Performance measurement of intraoperative systolic arterial pressure to predict in-hospital mortality in adult liver transplantation

Hyung-Chul Lee, Ho-Geol Ryu, Chul-Woo Jung, Hyung-Chul Lee, Ho-Geol Ryu, Chul-Woo Jung

Abstract

Profound hypotension during liver transplantation is aggressively treated with vasopressors thus frequently unrevealed in a retrospective study. The relationship between concealed intraoperative hypotension and in-hospital mortality after liver transplantation was evaluated using performance measurement (PM) of systolic arterial pressure (SAP). Median performance error (MDPE), median absolute performance error (MDAPE), and wobble of SAP were calculated using preoperative SAP as the reference value, and prereperfusion and postreperfusion SAPs as measured values. Univariable and multivariable logistic regression analyses were performed using 6 PM parameters and 36 traditional SAP-derived parameters to predict in-hospital mortality. In-hospital mortality was 3.9% (22/569 cases). Prereperfusion MDAPE and postreperfusion wobble were the only significant SAP-derived predictors of in-hospital mortality. The area under receiver operating characteristic curve of prediction model was 0.769 (95% confidence interval 0.732-0.803, P < 0.001; sensitivity = 55%, specificity = 94%). Severe hypotension during liver transplantation is concealed by proactive vasopressor treatment thus traditional measures of hypotension generally fail to detect the masked hypotension in retrospective analysis. PM analysis of intraoperative SAP including prereperfusion MDAPE and postreperfusion wobble is most likely to detect treated and therefore concealed hypotension, and was able to independently and quantitatively predict in-hospital mortality after liver transplantation with high diagnostic specificity.

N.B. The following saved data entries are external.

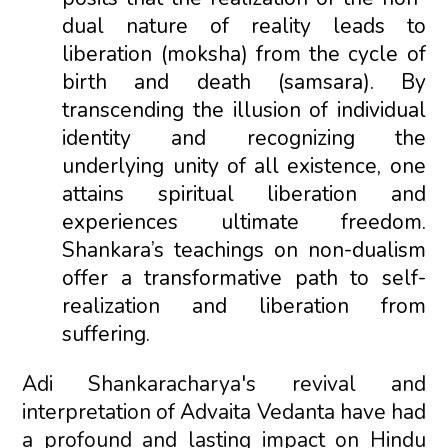
dual nature of reality leads to
liberation (moksha) from the cycle of
birth and death (samsara). By
transcending the illusion of individual
identity and recognizing the
underlying unity of all existence, one
attains spiritual liberation and
experiences ultimate freedom.
Shankara’s teachings on non-dualism
offer a transformative path to self-
realization and liberation from
suffering.
Adi Shankaracharya's revival and
interpretation of Advaita Vedanta have had
a profound and lasting impact on Hindu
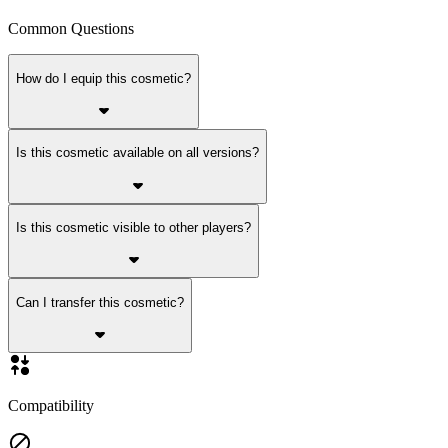
Common Questions
How do I equip this cosmetic?
Is this cosmetic available on all versions?
Is this cosmetic visible to other players?
Can I transfer this cosmetic?
Compatibility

Conflict of interest statement

The authors declare that they have no competing interests.

Figures

Figure 1
Figure 1
Systolic arterial pressure and performance error during prereperfusion and postreperfusion periods in survivors and non-survivors. Multiple line scatters show the means (dots) and standard deviations (error bars) of survivors and non-survivors. Horizontal lines are averages of intraoperative systolic arterial pressure in survivors (solid line) and non-survivors (dashed line) in Fig. 1A. The graphs start from the time of reperfusion then go towards the start or end of surgery, thus both ends of plot involves only a small number of patients. On average, systolic arterial pressures are a well-maintained around the average systolic arterial pressure in both the survivors and non-survivors during surgery (Fig. 1A). However, performance errors of non-survivors are more deviated and fluctuate above and below the target 0% level, compared to those of survivors (Fig. 1B).
Figure 2
Figure 2
Comparison of performance measures between survivors and non-survivors. Box plot shows median and interquartile range of prereperfusion and postreperfusion MDPE, MDAPE, and wobble in survivors and non-survivors. Upper and lower whiskers are maximum and minimum values, respectively. Round symbols show the 5th/95th percentile values. Prereperfusion and postreperfusion MDPE were similar between groups. However, prereperfusion and postreperfusion MDAPE, and postreperfusion wobble were significantly larger in non-survivors compared to survivors. *P < 0.001 vs prereperfusion values, †P < 0.001 vs survivors. Abbreviations: MDPE = median performance error, MDAPE = median absolute performance error.
Figure 3
Figure 3
ROC curves of the prediction models. Three ROC curves were built from the propensity scores of prediction models built with performance measures (PM model), MELD score (MELD model) or both (PM + MELD model), respectively. Addition of performance measurement parameters to the MELD model increased the diagnostic specificity of prediction model from 77% to 84%. The combined model has a significantly larger area under ROC curve compared to the PM model. *P = 0.007 vs PM model. Abbreviations: ROC = receiver operating characteristic; PM = performance measurement; MELD = model for end-stage liver disease.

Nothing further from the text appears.